Republicans Redefine “Left-Wing” as “Not Balancing the Budget Fast Enough”

Rep. Paul Ryan (R-WI) and House Republican Conference Chairman Cathy McMorris Rodgers (R-WA) listen to a speaker as House Republican leaders address the media after a party conference on March 19, 2013 in Washington, DC.

Photo by T.J. Kirkpatrick/Getty Images

Jake Sherman gets his mitts on an internal poll about the GOP’s new-old-new balanced budget strategy. Careful readers of Paul Ryan’s budget know that it doesn’t actually specify what taxes people will pay or what will be cut in order for the budget to come into balance. Tax rates of 15 and 25 percent, which previously balanced the budget in 25 years, now do it in 10. But Republicans skip past the math and say that their budget is balanced. Why?

Republicans say they’re trying to seize the message “balanced” back from President Barack Obama, who said last week he doesn’t consider balancing the budget a top priority… The poll showed that 45 percent of Democratic voters think “balancing … the federal budget would significantly increase economic growth and create millions of American jobs.” A sky-high 61 percent of independents and 76 percent of Republicans agree.

But the data Republicans culled are much more granular than that.

Sixty-four percent of voters in Democratic-held districts — dubbed offensive districts by the NRCC — think balancing the budget creates a massive number of jobs.

Now, if this were true, recent history would have been one of constant recessions. The wild deficits of the 1980s wouldn’t have come during a period of massive economic growth. The job growth and deficits of the middle Bush II years, when unemployment fell to around 5 percent, wouldn’t make any sense.
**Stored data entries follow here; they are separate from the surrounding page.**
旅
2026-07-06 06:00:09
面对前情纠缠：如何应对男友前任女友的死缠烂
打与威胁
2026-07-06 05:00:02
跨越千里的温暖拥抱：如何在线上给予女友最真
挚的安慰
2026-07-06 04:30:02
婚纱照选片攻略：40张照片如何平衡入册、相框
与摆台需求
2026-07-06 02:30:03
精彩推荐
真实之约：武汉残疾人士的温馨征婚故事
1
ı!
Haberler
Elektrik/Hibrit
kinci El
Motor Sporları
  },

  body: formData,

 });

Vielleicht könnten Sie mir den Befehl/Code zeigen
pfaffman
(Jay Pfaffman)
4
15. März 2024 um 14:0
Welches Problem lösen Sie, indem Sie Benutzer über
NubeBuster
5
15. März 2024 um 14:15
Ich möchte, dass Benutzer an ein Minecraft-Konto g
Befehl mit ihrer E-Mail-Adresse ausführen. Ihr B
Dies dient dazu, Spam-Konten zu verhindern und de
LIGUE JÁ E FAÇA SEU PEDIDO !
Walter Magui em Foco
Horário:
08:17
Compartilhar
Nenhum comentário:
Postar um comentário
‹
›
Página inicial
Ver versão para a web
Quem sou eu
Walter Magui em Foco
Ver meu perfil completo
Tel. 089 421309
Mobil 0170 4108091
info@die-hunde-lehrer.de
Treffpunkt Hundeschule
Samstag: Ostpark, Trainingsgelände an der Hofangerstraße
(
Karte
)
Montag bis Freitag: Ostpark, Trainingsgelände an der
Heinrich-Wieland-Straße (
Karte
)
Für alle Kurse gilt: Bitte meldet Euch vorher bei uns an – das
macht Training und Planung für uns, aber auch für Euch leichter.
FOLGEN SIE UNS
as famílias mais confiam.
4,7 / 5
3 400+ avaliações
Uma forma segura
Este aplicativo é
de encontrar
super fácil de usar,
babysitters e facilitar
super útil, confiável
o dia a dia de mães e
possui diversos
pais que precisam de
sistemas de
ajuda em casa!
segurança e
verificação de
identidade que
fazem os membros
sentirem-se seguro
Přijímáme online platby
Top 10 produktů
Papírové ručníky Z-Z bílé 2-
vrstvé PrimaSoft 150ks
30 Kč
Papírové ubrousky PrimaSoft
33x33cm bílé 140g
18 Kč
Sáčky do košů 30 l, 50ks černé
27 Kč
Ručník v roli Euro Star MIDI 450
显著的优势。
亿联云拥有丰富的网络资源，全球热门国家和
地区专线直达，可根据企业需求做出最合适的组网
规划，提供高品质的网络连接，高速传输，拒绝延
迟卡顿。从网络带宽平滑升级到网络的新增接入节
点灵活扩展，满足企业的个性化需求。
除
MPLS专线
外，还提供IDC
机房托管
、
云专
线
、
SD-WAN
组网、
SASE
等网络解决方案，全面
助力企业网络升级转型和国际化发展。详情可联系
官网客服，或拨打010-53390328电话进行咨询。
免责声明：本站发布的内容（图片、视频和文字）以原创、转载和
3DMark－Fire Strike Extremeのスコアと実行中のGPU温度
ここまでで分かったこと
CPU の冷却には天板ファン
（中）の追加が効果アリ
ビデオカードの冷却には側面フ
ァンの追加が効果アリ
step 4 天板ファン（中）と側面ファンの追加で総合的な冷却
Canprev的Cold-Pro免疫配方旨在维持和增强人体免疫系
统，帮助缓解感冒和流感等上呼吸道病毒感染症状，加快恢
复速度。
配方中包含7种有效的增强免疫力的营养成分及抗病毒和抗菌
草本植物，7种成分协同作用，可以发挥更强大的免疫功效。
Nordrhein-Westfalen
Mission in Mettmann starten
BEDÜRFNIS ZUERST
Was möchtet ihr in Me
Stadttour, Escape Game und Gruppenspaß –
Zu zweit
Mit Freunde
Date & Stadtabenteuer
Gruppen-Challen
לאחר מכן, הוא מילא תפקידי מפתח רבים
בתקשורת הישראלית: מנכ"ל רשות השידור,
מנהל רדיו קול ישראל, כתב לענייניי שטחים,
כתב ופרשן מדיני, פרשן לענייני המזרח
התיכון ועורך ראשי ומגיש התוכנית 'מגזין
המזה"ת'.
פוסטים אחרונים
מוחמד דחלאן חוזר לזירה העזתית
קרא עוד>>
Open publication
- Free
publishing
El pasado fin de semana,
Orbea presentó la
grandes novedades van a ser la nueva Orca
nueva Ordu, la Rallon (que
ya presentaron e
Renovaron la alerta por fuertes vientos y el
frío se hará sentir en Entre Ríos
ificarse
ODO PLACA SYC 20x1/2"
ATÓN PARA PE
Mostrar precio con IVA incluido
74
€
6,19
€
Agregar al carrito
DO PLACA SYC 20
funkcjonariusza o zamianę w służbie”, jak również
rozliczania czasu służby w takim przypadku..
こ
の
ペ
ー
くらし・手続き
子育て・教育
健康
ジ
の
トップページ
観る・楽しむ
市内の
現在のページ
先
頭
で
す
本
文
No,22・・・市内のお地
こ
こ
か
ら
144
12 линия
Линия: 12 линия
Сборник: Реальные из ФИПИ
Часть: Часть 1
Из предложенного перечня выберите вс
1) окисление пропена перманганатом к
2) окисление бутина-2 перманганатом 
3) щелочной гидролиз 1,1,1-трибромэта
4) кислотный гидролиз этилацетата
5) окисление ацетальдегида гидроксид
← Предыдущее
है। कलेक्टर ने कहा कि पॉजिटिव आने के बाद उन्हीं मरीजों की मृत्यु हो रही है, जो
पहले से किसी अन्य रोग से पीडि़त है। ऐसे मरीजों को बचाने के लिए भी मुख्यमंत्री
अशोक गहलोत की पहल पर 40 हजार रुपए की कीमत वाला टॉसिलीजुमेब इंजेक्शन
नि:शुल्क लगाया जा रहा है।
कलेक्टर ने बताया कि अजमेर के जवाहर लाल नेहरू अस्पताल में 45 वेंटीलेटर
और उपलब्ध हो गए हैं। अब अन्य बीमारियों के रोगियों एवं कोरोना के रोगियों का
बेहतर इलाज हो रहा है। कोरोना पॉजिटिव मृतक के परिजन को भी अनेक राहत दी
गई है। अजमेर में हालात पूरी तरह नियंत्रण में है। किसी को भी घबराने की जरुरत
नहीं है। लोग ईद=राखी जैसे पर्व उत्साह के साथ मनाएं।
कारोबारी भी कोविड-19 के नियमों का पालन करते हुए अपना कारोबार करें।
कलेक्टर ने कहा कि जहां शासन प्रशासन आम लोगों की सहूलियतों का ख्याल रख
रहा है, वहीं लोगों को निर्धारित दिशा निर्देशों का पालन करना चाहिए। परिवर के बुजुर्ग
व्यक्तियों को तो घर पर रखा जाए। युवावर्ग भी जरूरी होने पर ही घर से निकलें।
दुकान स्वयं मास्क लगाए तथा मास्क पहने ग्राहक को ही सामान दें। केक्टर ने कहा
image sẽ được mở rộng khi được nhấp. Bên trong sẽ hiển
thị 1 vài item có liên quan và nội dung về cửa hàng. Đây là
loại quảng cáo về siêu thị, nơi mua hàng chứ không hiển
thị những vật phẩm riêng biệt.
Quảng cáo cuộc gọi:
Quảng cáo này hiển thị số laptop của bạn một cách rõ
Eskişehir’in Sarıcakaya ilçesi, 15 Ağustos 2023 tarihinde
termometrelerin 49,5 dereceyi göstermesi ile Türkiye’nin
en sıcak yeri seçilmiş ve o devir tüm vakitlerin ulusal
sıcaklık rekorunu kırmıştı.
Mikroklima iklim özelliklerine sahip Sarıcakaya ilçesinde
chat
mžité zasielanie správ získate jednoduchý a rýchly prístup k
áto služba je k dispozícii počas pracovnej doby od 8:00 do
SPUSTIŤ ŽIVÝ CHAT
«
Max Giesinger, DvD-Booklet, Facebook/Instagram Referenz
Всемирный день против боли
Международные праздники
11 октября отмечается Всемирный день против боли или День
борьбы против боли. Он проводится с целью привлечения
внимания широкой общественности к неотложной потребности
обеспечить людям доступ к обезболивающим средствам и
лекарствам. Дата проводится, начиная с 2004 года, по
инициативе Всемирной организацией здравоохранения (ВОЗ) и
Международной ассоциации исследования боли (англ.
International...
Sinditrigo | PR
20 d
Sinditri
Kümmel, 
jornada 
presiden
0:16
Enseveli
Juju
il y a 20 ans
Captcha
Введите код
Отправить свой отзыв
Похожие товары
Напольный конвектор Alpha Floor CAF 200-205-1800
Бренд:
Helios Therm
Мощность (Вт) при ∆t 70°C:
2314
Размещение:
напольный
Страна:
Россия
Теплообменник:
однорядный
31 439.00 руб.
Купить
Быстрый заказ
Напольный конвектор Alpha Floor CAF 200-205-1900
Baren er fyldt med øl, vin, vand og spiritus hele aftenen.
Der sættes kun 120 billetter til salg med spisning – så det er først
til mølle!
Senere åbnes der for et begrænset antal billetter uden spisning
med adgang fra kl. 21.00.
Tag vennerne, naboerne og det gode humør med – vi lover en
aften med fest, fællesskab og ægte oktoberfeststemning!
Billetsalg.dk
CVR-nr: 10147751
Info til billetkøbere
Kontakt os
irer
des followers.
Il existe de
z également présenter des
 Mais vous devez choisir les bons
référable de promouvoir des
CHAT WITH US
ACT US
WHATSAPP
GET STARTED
And it wouldn’t have made any sense, in 2001, when Republican economists argued that the surplus needed to be wiped out to pay for more tax cuts—and unbalancing the budget—in the interest of economic stimulus.

But none of this is supposed to make sense. Voters associate “balancing” with good governance and economic results. You see this in the National Republican Senatorial Committee’s messaging. This morning, the group pointed reporters to analyses of the various budgets by the Peterson-aligned CRFB. According to their analysis, the more aggressively left-wing Democratic alternatives to the Senate budget, which raised taxes, were “slightly more aggressive on debt reduction.” The NRSC spin:

The Senate Democrat budget is to the left of the Congressional Black Caucus Budget (CBC) … and the Congressional Progressive Caucus - made up of the 75 most liberal members of the House of Representatives and Senator Bernie Sanders, a self described “Democratic Socialist.”

Catch the flying talking point! In no time at all, we’ve gone from defining higher taxes as left-wing—which has the benefit of being true—to defining a comparatively larger debt-to-GDP ratio as being left-wing. And by shifting the discussion from deficits to balanced budgets, we don’t need to talk about how current policy is leading (slowly) to smaller deficits.